Work task » Set all the entries down again, unaltered.

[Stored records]
↓
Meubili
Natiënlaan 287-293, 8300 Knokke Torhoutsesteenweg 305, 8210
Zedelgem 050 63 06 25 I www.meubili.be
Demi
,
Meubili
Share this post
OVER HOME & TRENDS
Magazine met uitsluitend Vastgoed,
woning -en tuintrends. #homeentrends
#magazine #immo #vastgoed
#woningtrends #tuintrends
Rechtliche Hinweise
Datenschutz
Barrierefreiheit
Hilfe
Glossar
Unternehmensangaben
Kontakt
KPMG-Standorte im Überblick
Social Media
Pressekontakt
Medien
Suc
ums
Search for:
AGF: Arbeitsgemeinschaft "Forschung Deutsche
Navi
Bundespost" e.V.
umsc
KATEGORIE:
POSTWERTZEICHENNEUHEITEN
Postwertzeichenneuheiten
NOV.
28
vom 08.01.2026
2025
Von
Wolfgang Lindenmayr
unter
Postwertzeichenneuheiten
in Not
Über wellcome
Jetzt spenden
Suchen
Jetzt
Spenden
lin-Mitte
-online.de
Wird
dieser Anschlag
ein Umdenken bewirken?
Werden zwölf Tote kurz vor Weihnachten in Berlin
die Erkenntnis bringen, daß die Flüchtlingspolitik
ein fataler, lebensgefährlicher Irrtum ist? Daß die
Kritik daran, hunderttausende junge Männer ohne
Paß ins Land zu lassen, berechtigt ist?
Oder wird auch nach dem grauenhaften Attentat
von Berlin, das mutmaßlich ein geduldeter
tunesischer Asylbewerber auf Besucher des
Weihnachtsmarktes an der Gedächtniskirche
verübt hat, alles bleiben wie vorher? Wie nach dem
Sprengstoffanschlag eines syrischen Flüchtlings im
↑
Reply »
Meubili
Natiënlaan 287-293, 8300 Knokke Torhoutsesteenweg 305, 8210
Zedelgem 050 63 06 25 I www.meubili.be
Demi
,
Meubili
Share this post
OVER HOME & TRENDS
Magazine met uitsluitend Vastgoed,
woning -en tuintrends. #homeentrends
#magazine #immo #vastgoed
#woningtrends #tuintrends
Rechtliche Hinweise
Datenschutz
Barrierefreiheit
Hilfe
Glossar
Unternehmensangaben
Kontakt
KPMG-Standorte im Überblick
Social Media
Pressekontakt
Medien
Suc
ums
Search for:
AGF: Arbeitsgemeinschaft "Forschung Deutsche
Navi
Bundespost" e.V.
umsc
KATEGORIE:
POSTWERTZEICHENNEUHEITEN
Postwertzeichenneuheiten
NOV.
28
vom 08.01.2026
2025
Von
Wolfgang Lindenmayr
unter
Postwertzeichenneuheiten
in Not
Über wellcome
Jetzt spenden
Suchen
Jetzt
Spenden
lin-Mitte
-online.de
Wird
dieser Anschlag
ein Umdenken bewirken?
Werden zwölf Tote kurz vor Weihnachten in Berlin
die Erkenntnis bringen, daß die Flüchtlingspolitik
ein fataler, lebensgefährlicher Irrtum ist? Daß die
Kritik daran, hunderttausende junge Männer ohne
Paß ins Land zu lassen, berechtigt ist?
Oder wird auch nach dem grauenhaften Attentat
von Berlin, das mutmaßlich ein geduldeter
tunesischer Asylbewerber auf Besucher des
Weihnachtsmarktes an der Gedächtniskirche
verübt hat, alles bleiben wie vorher? Wie nach dem
Sprengstoffanschlag eines syrischen Flüchtlings im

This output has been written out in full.